However by looking at the comparison between vaxed and unvaxed this is already accounted for and the difference is really obvious.


So basically you're giving me a non answer? lmao. What data do you want to use buddy?

How about we look at the UK data which isn't run by a propaganda machine?



Let's say the unvaccinated group consists of the Unvaccinated and Received 1 Dose of Vaccine columns < 21 Days after Dose 1, The vaccinated group consists of the Received 2 Doses of Vaccine column, and Received 1 Dose of Vaccine >= 21 Days after Dose 1 columns. . Note this is for all age groups.

Unvaccinated mortality rate: (165 + 5)/(121,402 + 21,088) = 0.119% mortality rate
Vaccinated mortality rate: (224 + 60)/(28,773 + 33,003) = 0.459% mortality rate

Do these numbers work for you, or are they incorrect as well?
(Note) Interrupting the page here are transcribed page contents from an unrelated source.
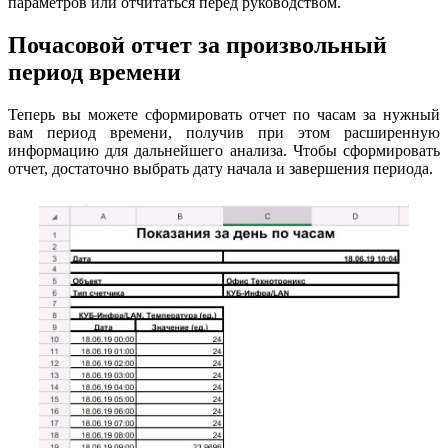
параметров или отчитаться перед руководством.
Почасовой отчет за произвольный
период времени
Теперь вы можете сформировать отчет по часам за нужный
вам период времени, получив при этом расширенную
информацию для дальнейшего анализа. Чтобы сформировать
отчет, достаточно выбрать дату начала и завершения периода.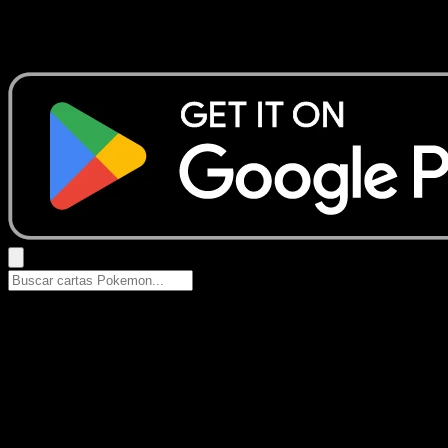
No se encontraron resultados
Busca nombres de Pokemon, sets o tipos de carta.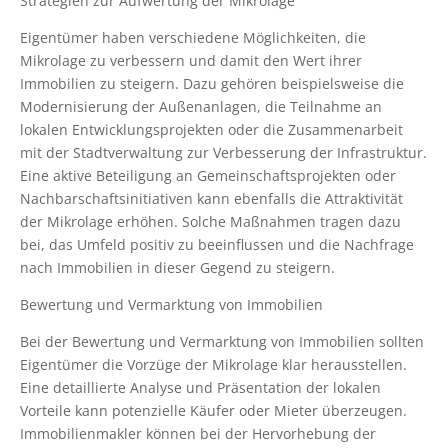
Strategien zur Aufwertung der Mikrolage
Eigentümer haben verschiedene Möglichkeiten, die
Mikrolage zu verbessern und damit den Wert ihrer
Immobilien zu steigern. Dazu gehören beispielsweise die
Modernisierung der Außenanlagen, die Teilnahme an
lokalen Entwicklungsprojekten oder die Zusammenarbeit
mit der Stadtverwaltung zur Verbesserung der Infrastruktur.
Eine aktive Beteiligung an Gemeinschaftsprojekten oder
Nachbarschaftsinitiativen kann ebenfalls die Attraktivität
der Mikrolage erhöhen. Solche Maßnahmen tragen dazu
bei, das Umfeld positiv zu beeinflussen und die Nachfrage
nach Immobilien in dieser Gegend zu steigern.
Bewertung und Vermarktung von Immobilien
Bei der Bewertung und Vermarktung von Immobilien sollten
Eigentümer die Vorzüge der Mikrolage klar herausstellen.
Eine detaillierte Analyse und Präsentation der lokalen
Vorteile kann potenzielle Käufer oder Mieter überzeugen.
Immobilienmakler können bei der Hervorhebung der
They are from the New England Journal of Medicine.

Before you complain that this doesn't work since only 49.6% of the UK population was vaccinated at the time, that has no relevance since this chart is only talking about incidence within people who are COVID positive, and not per the population.



Quote (toyake @ Jan 3 2022 12:26am)
Funny how you post data without a ratio of deaths between vaccinated and unvaccinated.

85% of all current covid deaths are unvaccinated. huh, why are vaccinated people not dying as much if they don't work?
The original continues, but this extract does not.